Von A.C. Bhaktivedanta Swami Prabhupada
Die Transzendentalen Spiele Sri Krishnas
Kṛṣṇa - Der Höchste Persönliche Gott
Originale Version 1. Auflage 1974
40. Kapitel:
 
Krishna
 
Kṛṣṇa kommt nach Mathūra


 

Während Akrūra dem Höchsten Persönlichen Gott seine Gebete darbrachte, verschwand der Herr aus dem Wasser - wie ein geschickter Schauspieler, der seine Kleidung wechselt und wieder sein ursprüngliches Aussehen annimmt. Nachdem der Viṣṇu-mūrti verschwunden war, stieg Akrūra aus dem Fluß. Er beendete Seine Verehrungsrituale und ging, noch immer von Erstaunen überwältigt, zu der Kutsche mit Balarāma und Kṛṣṇa zurück. Kṛṣṇa fragte Seinen Onkel, ob er etwas Wunderbares im Wasser oder am Himmel gesehen habe, worauf Akrūra antwortete: »Lieber Herr, alle wundervollen Dinge, die in dieser Welt geschehen, ob in der Luft, im Wasser oder auf dem Land, finden in Deiner universalen Form statt. Wenn ich also Dich gesehen habe, welche wundervollen Dinge habe ich nicht gesehen?« Diese Erklärung bestätigt die Aussagen der vedischen Schriften, in denen es heißt, daß jemand, der Kṛṣṇa kennt, alles kennt, und daß jemand, der Kṛṣṇa gesehen hat, alles gesehen hat - wie wunderbar es auch sein mag. »Lieber Herr«, fuhr Akrūra fort, »es kann nichts Wundervolleres geben als Deine transzendentale Gestalt. Wenn ich also diese transzendentale Form gesehen habe, was bleibt mir dann noch zu sehen?«

Nach diesen Worten ließ Akrūra den Wagen anfahren. Gegen Abend schließlich hatten sie fast die Gegend von Mathurā erreicht.
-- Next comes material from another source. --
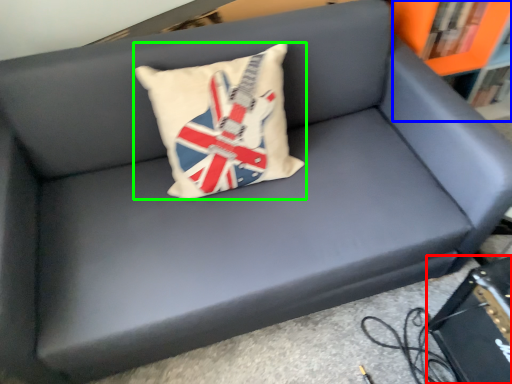 Question: Considering the real-world distances, which object is closest to paperback book (highlighted by a red box)? bookcase (highlighted by a blue box) or pillow (highlighted by a green box).

Choices:
 (A) bookcase
 (B) pillow

Answer: (B) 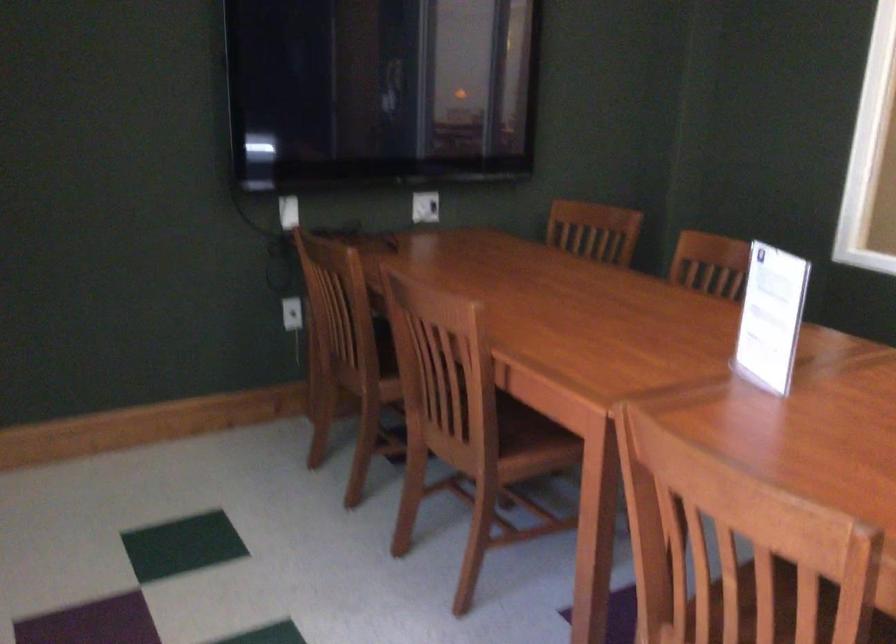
Alle Reisenden, die Kṛṣṇa und Balarāma auf Ihrer Fahrt nach Mathurā begegneten, konnten nicht anders als die beiden anschauen. Unterdessen hatten die Einwohner von Vṛndāvana, angeführt von Nanda und Upananda, Mathurā bereits erreicht, weil sie ihren Weg durch Wälder und Flüsse genommen hatten, und warteten auf Kṛṣṇa und Balarāmas Ankunft.

Als die Brüder schließlich vor das Stadttor von Mathurā gelangten, sprangen Sie von Akrūras Wagen und reichten ihm zum Abschied die Hand. Kṛṣṇa sagte zu Akrūra: »Du kannst nun nach Hause gehen, und Wir werden Uns zusammen mit Unseren Gefährten in die Stadt begeben.« Doch Akrūra erwiderte: »O lieber Herr, ich kann unmöglich allein Mathurā betreten, und Dich hier verlassen. Ich bin Dein ergebener Diener; versuche bitte nicht, mich zu meiden, sondern komm gemeinsam mit Deinem älteren Bruder Balarāma und den Kuhhirten von Vṛndāvana mit mir zu meinem Haus und heilige es durch Deine Anwesenheit. Mein lieber Herr, wenn Du mich besuchst, wird mein Haus von dem Staub Deiner Lotosfüße geheiligt. Das Wasser, das wie Schweiß von Deinen Lotosfüßen kommt, nämlich der Ganges, kann jeden reinigen - einschließlich der Vorväter, des Feuergottes und aller anderen Halbgötter. König Bali Mahārāja wurde berühmt, weil er Deine Lotosfüße wusch, und alle seine Verwandten erreichten, weil er das Gangeswasser berührt hatte, die himmlischen Planeten. Bali Mahārāja selbst erfreute sich aller materiellen Reichtümer und wurde später zur höchsten Stufe der Befreiung erhoben. Das Gangeswasser heiligt nicht nur die drei Welten, sondern es wird auch von Śiva auf dem Kopf getragen. O Höchster Herr aller Herren! O Meister des Universums! Ich bringe Dir meine achtungsvollen Ehrerbietungen dar.«

Als Kṛṣṇa dieses angehört hatte, erwiderte Er: »Akrūra, Ich verspreche dir, dich mit Meinem älteren Bruder Balarāma zu Hause zu besuchen, aber erst wenn Ich alle Dämonen getötet habe, die der Yadu-Dynastie übel gesonnen sind. Dadurch werde Ich alle Meine Verwandten erfreuen können.« Akrūra enttäuschten diese Worte des Höchsten Persönlichen Gottes zwar ein wenig, doch konnte er Seine Anweisung nicht mißachten. Er fuhr also allein in die Stadt und informierte Kaṁsa über Kṛṣṇas Ankunft. Anschließend ging er nach Hause.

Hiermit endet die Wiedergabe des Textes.